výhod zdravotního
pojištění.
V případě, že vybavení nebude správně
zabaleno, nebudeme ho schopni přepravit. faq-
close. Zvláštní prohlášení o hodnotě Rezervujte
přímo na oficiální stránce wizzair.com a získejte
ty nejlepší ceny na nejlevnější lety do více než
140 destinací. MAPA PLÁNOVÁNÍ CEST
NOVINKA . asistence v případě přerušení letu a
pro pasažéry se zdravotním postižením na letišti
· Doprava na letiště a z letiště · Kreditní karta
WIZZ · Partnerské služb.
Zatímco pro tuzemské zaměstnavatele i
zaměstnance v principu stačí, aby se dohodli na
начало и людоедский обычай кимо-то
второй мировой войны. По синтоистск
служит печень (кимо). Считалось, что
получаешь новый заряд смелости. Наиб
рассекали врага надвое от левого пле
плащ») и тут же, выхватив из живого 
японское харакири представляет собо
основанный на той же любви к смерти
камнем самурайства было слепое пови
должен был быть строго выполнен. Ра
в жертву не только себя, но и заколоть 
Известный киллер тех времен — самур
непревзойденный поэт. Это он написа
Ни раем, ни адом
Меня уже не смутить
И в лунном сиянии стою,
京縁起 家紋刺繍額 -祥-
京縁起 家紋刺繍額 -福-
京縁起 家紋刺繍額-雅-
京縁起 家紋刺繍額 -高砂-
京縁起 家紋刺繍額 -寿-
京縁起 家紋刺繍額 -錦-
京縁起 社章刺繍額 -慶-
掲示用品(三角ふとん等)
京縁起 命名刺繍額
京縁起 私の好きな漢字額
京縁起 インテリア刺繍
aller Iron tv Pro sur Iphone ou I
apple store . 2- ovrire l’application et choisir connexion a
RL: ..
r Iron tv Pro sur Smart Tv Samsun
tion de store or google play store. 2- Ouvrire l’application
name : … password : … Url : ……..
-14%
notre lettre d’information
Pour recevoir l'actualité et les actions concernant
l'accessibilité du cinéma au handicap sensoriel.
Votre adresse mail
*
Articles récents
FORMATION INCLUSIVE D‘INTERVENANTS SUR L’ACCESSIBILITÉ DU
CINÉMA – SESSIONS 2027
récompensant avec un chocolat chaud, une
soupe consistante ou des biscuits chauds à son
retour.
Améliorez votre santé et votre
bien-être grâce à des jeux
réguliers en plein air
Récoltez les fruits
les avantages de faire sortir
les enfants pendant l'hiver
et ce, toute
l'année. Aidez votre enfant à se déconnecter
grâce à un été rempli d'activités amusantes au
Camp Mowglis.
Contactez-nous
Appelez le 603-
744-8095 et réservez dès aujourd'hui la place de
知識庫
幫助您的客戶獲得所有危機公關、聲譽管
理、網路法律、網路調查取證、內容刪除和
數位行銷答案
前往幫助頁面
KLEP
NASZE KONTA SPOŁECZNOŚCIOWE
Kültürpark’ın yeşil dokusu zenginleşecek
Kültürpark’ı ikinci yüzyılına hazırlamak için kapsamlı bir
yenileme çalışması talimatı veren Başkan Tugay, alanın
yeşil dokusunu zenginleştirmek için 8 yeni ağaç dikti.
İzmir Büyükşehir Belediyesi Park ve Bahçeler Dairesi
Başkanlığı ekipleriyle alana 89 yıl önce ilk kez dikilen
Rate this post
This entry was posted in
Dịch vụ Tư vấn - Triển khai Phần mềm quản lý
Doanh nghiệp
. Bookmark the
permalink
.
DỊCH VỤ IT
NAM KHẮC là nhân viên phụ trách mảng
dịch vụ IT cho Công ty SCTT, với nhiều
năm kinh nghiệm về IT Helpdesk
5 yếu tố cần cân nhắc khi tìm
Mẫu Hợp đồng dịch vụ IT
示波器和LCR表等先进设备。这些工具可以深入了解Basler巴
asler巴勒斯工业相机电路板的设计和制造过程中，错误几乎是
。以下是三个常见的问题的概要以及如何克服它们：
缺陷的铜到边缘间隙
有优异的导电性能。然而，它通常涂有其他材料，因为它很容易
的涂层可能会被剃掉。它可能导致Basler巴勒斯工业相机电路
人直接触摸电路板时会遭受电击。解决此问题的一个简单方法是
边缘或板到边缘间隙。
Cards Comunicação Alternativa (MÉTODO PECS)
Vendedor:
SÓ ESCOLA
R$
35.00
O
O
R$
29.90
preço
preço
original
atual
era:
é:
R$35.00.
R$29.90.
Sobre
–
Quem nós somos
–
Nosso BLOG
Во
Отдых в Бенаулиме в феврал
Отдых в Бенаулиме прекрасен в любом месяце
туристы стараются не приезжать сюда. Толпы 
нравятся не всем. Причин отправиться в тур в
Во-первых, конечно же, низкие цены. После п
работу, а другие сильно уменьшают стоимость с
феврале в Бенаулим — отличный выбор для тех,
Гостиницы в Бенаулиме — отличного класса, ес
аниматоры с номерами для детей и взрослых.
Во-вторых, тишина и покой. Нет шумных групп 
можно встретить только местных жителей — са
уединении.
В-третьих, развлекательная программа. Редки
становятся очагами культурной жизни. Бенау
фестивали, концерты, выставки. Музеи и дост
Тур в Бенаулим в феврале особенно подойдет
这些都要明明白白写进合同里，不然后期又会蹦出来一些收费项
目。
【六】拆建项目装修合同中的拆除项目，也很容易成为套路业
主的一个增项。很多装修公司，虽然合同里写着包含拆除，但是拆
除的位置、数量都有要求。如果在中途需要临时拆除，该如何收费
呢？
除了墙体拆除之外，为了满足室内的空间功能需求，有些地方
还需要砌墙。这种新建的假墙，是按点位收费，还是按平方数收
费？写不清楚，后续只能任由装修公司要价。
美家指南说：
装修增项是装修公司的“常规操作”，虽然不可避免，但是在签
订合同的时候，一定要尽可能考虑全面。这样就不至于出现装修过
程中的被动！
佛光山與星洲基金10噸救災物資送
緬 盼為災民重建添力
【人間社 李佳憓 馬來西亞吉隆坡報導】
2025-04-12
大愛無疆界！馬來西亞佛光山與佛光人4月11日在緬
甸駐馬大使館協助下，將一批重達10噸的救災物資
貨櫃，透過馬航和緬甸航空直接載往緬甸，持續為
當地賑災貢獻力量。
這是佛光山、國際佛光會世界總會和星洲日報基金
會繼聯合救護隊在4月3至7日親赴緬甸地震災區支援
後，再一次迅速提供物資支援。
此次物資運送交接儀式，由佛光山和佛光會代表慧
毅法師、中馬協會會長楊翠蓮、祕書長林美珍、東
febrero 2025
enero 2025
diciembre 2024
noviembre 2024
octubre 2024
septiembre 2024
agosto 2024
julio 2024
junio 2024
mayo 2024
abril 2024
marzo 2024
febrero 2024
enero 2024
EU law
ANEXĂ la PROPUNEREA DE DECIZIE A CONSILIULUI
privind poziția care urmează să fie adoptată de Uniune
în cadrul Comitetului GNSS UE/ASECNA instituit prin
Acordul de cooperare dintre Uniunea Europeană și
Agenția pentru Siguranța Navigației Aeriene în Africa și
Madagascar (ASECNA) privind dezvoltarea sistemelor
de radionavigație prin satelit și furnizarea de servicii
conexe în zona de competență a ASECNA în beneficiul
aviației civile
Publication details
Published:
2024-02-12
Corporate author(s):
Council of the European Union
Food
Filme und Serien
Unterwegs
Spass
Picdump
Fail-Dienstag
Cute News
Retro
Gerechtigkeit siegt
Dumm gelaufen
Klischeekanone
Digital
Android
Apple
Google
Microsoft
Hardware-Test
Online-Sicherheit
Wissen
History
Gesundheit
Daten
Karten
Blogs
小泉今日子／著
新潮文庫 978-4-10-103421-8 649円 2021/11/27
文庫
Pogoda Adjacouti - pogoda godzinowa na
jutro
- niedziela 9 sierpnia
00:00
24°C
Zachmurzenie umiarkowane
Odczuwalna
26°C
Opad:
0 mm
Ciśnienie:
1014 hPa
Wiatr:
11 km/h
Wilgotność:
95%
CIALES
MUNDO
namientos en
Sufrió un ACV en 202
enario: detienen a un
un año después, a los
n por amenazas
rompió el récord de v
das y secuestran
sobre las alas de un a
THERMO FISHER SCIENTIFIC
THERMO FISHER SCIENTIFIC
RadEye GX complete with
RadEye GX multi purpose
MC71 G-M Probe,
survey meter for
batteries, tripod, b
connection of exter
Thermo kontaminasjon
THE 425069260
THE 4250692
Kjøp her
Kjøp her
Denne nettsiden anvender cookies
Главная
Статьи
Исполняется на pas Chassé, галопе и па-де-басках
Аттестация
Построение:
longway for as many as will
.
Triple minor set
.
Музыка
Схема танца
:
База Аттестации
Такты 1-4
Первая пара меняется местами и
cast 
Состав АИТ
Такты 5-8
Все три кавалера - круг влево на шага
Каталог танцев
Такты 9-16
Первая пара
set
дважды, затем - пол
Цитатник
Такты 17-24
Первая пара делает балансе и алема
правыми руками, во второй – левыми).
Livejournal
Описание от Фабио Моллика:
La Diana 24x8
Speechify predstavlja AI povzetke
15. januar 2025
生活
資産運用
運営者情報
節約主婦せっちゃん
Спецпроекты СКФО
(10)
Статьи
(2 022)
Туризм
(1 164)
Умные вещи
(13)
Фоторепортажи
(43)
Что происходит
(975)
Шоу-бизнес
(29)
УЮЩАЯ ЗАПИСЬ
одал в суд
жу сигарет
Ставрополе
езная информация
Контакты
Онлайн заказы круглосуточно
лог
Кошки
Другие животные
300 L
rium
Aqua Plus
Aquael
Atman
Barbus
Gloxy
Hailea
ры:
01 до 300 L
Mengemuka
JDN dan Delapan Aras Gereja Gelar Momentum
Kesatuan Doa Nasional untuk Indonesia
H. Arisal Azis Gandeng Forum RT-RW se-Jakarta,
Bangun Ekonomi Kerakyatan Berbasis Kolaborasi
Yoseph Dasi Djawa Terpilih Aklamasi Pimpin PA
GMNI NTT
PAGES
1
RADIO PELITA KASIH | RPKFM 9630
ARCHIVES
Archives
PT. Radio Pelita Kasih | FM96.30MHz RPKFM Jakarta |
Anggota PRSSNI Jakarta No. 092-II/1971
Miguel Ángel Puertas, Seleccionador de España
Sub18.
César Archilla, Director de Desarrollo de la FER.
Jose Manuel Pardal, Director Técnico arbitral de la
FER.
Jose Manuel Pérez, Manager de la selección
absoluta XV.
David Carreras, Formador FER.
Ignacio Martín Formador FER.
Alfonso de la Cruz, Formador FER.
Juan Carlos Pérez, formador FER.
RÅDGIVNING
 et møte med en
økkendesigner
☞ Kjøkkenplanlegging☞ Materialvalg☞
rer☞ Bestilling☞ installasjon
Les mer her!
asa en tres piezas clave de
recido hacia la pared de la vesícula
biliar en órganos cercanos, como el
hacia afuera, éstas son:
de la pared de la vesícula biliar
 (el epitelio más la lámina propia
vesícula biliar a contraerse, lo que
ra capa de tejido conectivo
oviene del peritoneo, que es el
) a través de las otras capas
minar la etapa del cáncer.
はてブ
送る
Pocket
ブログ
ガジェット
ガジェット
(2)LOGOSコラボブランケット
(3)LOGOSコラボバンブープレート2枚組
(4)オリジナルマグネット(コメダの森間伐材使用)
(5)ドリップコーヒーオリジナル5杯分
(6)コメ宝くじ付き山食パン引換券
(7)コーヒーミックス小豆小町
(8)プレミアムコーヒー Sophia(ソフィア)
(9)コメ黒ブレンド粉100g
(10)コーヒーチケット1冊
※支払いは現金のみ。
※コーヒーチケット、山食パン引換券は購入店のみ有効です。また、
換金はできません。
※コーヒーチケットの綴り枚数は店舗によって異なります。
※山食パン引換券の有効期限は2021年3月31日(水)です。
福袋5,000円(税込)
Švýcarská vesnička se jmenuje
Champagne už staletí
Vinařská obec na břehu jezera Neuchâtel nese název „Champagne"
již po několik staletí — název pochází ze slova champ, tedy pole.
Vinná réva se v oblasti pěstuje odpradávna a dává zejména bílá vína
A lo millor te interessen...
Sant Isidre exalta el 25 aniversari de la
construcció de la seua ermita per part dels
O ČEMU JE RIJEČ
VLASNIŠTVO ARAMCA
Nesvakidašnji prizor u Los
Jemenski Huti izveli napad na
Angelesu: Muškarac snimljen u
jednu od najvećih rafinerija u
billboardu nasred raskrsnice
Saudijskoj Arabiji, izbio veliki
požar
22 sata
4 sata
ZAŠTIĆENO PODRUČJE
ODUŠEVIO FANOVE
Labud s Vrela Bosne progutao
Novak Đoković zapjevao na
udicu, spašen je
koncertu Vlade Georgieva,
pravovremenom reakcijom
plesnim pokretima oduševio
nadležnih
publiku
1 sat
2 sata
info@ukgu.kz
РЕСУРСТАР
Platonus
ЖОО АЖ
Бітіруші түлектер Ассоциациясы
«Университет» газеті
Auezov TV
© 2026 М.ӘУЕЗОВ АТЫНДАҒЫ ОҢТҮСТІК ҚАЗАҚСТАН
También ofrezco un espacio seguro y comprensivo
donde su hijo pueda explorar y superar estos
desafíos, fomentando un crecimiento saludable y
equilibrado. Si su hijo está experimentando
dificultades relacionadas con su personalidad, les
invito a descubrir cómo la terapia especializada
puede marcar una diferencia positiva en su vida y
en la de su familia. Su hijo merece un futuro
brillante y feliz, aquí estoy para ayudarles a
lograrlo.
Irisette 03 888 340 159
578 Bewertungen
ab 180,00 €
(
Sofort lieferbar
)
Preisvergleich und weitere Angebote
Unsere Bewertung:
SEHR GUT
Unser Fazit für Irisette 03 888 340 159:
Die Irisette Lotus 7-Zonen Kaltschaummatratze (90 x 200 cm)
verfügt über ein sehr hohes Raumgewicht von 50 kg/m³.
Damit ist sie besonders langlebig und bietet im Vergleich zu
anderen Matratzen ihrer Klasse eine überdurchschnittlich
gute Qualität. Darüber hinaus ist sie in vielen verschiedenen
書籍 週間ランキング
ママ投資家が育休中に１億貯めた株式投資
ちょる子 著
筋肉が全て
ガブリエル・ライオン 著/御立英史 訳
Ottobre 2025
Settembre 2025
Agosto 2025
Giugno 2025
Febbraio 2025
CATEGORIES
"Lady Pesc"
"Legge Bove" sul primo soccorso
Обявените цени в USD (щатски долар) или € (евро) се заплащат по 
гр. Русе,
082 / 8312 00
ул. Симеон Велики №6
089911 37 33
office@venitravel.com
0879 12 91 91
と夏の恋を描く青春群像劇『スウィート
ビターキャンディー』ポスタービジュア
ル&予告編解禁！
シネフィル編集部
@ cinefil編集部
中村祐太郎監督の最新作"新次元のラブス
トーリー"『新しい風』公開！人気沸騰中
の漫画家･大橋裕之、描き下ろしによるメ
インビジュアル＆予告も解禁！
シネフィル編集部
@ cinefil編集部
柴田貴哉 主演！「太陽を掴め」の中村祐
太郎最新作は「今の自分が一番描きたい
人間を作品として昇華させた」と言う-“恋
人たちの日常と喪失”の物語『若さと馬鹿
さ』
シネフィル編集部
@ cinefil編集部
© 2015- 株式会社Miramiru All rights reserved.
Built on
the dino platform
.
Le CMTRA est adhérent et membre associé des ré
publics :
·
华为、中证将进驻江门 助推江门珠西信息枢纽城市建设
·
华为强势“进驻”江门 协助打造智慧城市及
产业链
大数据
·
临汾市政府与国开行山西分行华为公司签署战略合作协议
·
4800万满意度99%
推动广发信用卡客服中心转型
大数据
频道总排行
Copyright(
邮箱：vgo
================================
# What you should do
Lines with "家紋刺繍額": copy every one of them from the listing above.

# Task output
京縁起 家紋刺繍額 -祥-
京縁起 家紋刺繍額 -福-
京縁起 家紋刺繍額-雅-
京縁起 家紋刺繍額 -高砂-
京縁起 家紋刺繍額 -寿-
京縁起 家紋刺繍額 -錦-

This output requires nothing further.